Ted Menzies répondait à titre de secrétaire parlementaire de Jim Flaherty aux questions du Bloc québécois, qui dénonce vivement la volte-face du gouvernement. La polémique en Chambre a été soulevée par une mesure du budget passée inaperçue qui a fait l'objet d'un reportage dans La Presse Affaires de mercredi.

 

Essentiellement, un court paragraphe du budget élimine un article de la Loi de l'impôt qui avait pour but de mettre fin à un stratagème d'évitement fiscal utilisé par les multinationales canadiennes. L'article en question devait entrer en vigueur en 2012, question de laisser aux entreprises le temps d'ajuster leurs pratiques. Il est maintenant abrogé.

Le stratagème permet aux multinationales canadiennes de profiter d'une double déduction d'impôts pour les frais d'intérêts qu'elles paient sur les emprunts contractés pour investir à l'étranger. Les intérêts en question sont déduits, d'une part, au Canada et, d'autre part, dans le pays où est fait l'investissement.

Cette double déductibilité est rendue possible parce que l'argent circule entre-temps dans un paradis fiscal. La vérificatrice générale, Sheila Fraser, avait dénoncé cette pratique en 2002. Selon elle, le mécanisme avait coûté des centaines de millions de dollars aux Canadiens au cours des 10 années précédant son rapport.

Même le ministre des Finances, Jim Flaherty, avait clairement exprimé son intention, en mai 2007, de mettre fin à ce «mécanisme d'évitement fiscal», qu'il jugeait inéquitable pour les contribuables canadiens.

Hier, le leader du Bloc, Pierre Paquette, a demandé à Stephen Harper pourquoi le gouvernement a abandonné cette bataille.

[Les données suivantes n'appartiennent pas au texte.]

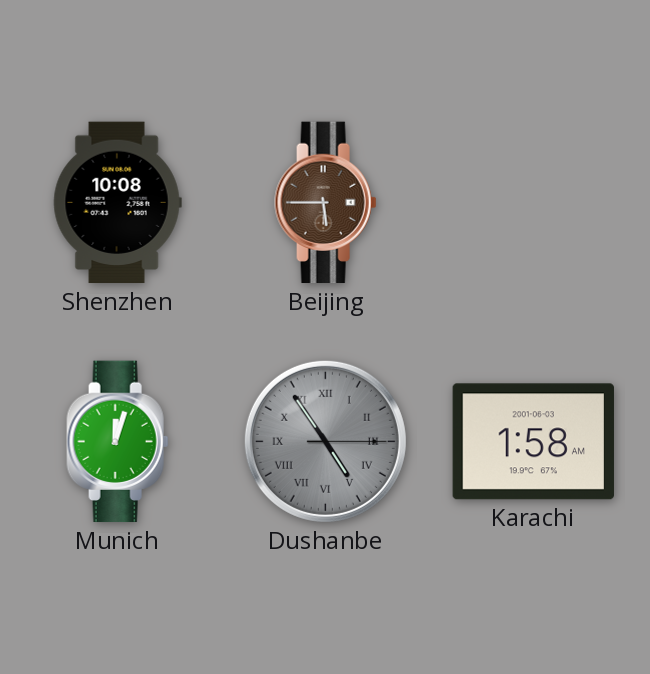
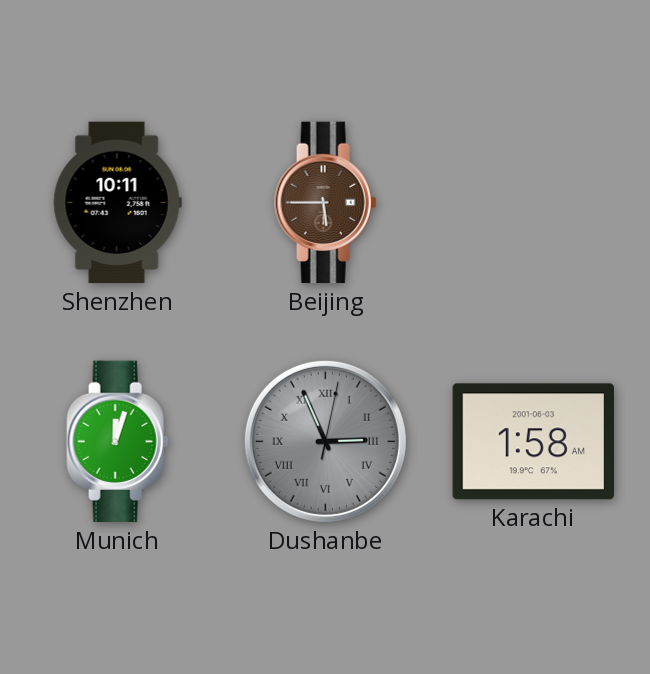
Shenzhen: 10:08 -> 10:11
Dushanbe: 4:54 -> 2:56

Le premier ministre a répliqué que le gouvernement avait suivi «les recommandations d'un panel d'experts».

Conflits d'intérêts?

Pierre Paquette a alors renchéri en disant que les membres du panel en question étaient en conflit d'intérêts, provenant essentiellement d'entreprises qui ont pu ou pourraient tirer profit du stratagème. Entre autres, le président du Groupe consultatif, Peter Godsoe, est l'ancien PDG de la Banque Scotia, «la banque canadienne qui a le plus de filiales dans les paradis fiscaux», a dit M. Paquette.

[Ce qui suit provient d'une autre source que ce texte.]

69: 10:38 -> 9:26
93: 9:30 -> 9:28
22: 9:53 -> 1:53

En réplique, Ted Menzies a soutenu que le comité avait fait des consultations partout au pays et qu'en définitive, la décision du fédéral était ce qu'il fallait faire pour garder nos multinationales compétitives à l'international.

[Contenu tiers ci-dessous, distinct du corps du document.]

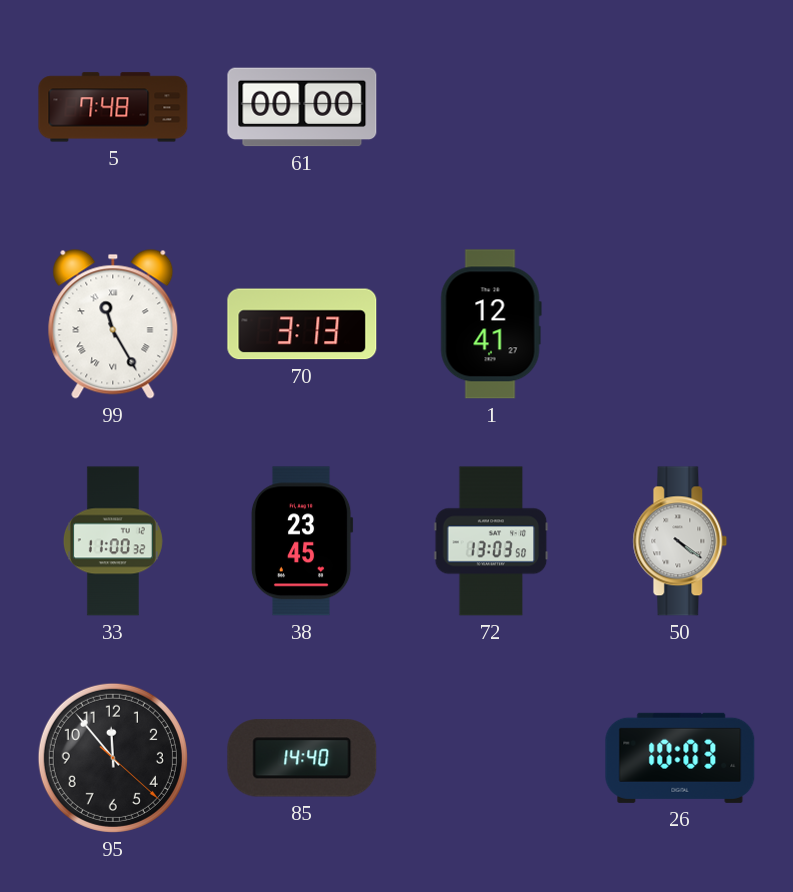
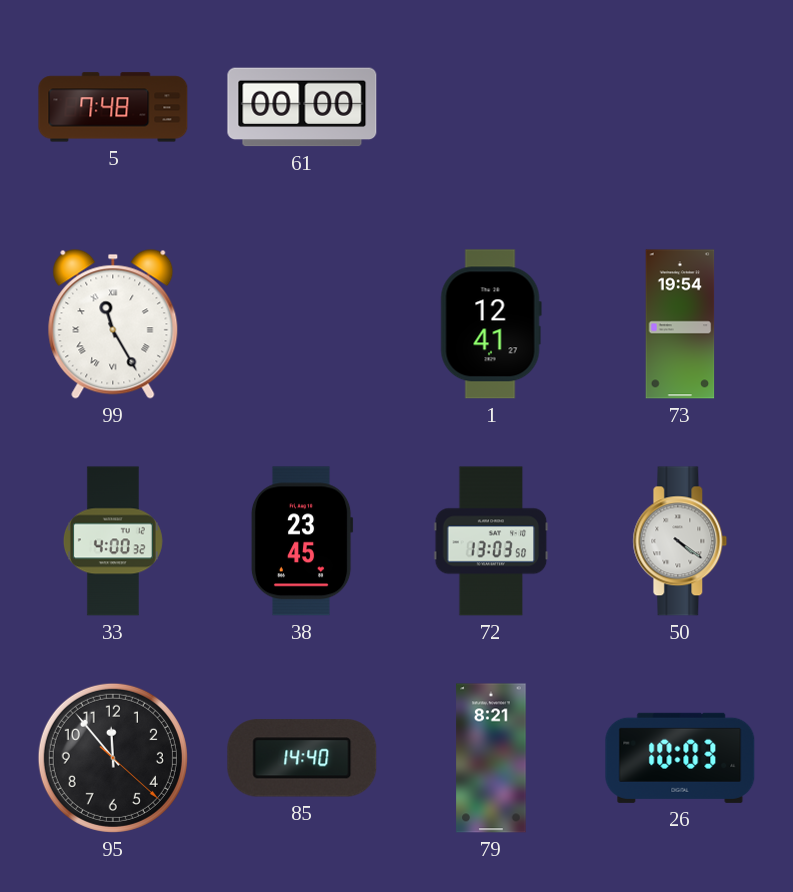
70: 3:13 -> none
73: none -> 19:54
33: 11:00 -> 4:00
79: none -> 8:21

Vérification faite, le Groupe consultatif sur le régime canadien de fiscalité internationale a reçu 34 mémoires, la plupart venant de groupes de pressions ou de parties intéressées à la question. On trouve, entre autres, l'Association des banquiers canadiens (ABC), l'Association canadienne de produits pétroliers et la Chambre de commerce du Canada.

Au moins deux mémoires apparaissent désintéressés, soit ceux du Conference Board du Canada et de la Chaire de recherche en fiscalité de l'Université de Sherbrooke.

L'économiste en chef du Conference Board, Glen Hodgson, croit qu'il faut permettre le stratagème. Pour exprimer son opinion à ce sujet, il s'en remet à une opinion de la firme comptable Deloitte.

«Il est difficile de comprendre pourquoi une déduction canadienne devrait être interdite pour la raison qu'elle a déjà été permise dans un pays étranger. La déduction du pays étranger n'a aucun impact sur les revenus imposables canadiens, et elle est assurément bénéfique au système d'imposition canadien, puisqu'elle accroît le montant après impôt disponible qui peut être retourné au Canada», avait écrit Deloitte.

Pour sa part, Gilles Larin, qui représente la Chaire de l'Université de Sherbrooke, est plutôt défavorable au stratagème de double déductibilité des intérêts. Il croit que le stratagème revient à inciter les entreprises à produire des activités profitables ailleurs qu'au Canada. À tout événement, il recommande la production d'un «mémoire indépendant» sur ce sujet et même un «centre indépendant d'étude des politiques fiscales».

«Trop souvent, nous observons que des constats sont faits à partir de concepts qui ne sont pas testés ou dont les résultats ne sont pas divulgués», écrit Gilles Larin.